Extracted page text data
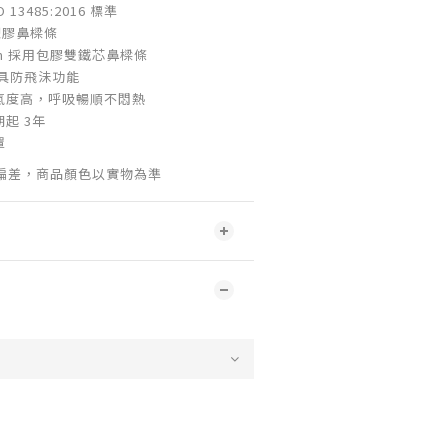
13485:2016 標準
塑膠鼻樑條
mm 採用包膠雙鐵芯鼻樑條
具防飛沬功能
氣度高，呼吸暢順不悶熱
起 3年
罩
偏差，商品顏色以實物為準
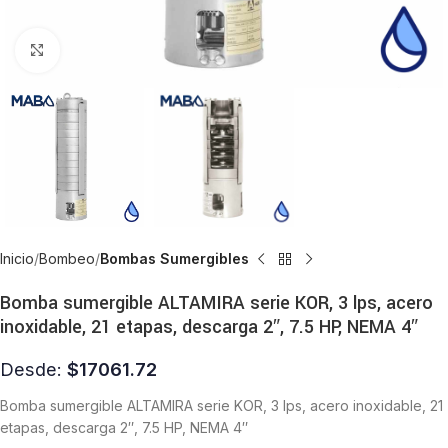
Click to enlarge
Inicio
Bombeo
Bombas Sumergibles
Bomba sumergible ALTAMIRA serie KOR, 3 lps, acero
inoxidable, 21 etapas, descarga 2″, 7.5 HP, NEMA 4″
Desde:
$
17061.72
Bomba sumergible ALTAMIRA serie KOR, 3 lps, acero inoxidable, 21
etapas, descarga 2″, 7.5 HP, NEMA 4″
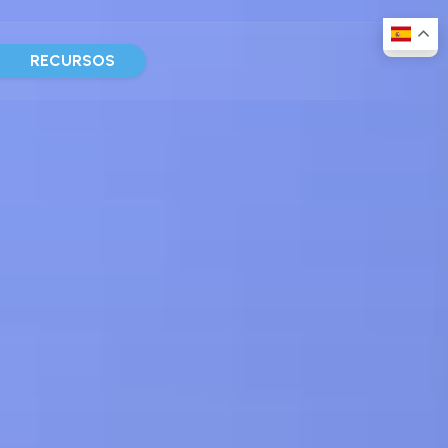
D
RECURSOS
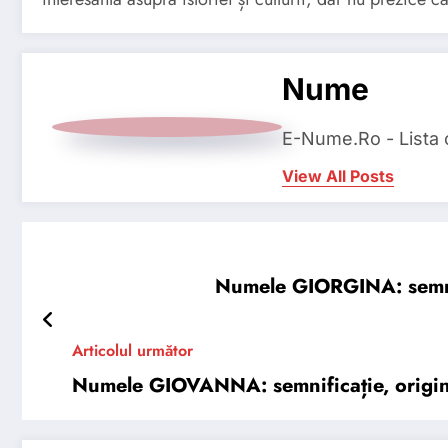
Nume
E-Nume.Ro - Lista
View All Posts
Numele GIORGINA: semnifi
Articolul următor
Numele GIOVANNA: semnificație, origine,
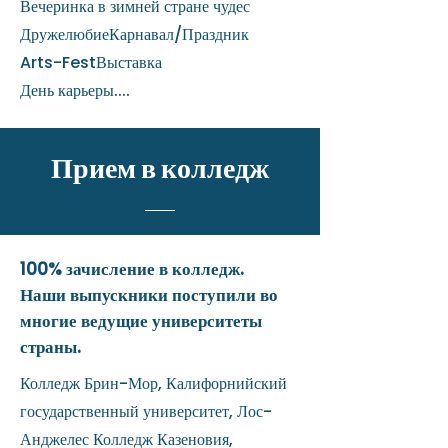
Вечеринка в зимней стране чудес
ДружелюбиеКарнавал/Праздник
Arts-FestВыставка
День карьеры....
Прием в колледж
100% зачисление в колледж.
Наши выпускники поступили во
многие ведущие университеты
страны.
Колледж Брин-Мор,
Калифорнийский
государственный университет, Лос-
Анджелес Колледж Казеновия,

**Exercise brief:**
Your response must consist of the lines from the beginning of the data through the line containing "Прием в колледж", transcribed exactly, with no pictures.

**Worked solution:**
13485:2016 標準
塑膠鼻樑條
mm 採用包膠雙鐵芯鼻樑條
具防飛沬功能
氣度高，呼吸暢順不悶熱
起 3年
罩
偏差，商品顏色以實物為準
Click to enlarge
Inicio
Bombeo
Bombas Sumergibles
Bomba sumergible ALTAMIRA serie KOR, 3 lps, acero
inoxidable, 21 etapas, descarga 2″, 7.5 HP, NEMA 4″
Desde:
$
17061.72
Bomba sumergible ALTAMIRA serie KOR, 3 lps, acero inoxidable, 21
etapas, descarga 2″, 7.5 HP, NEMA 4″
D
RECURSOS
Nume
E-Nume.Ro - Lista
View All Posts
Numele GIORGINA: semnifi
Articolul următor
Numele GIOVANNA: semnificație, origine,
Вечеринка в зимней стране чудес
ДружелюбиеКарнавал/Праздник
Arts-FestВыставка
День карьеры....
Прием в колледж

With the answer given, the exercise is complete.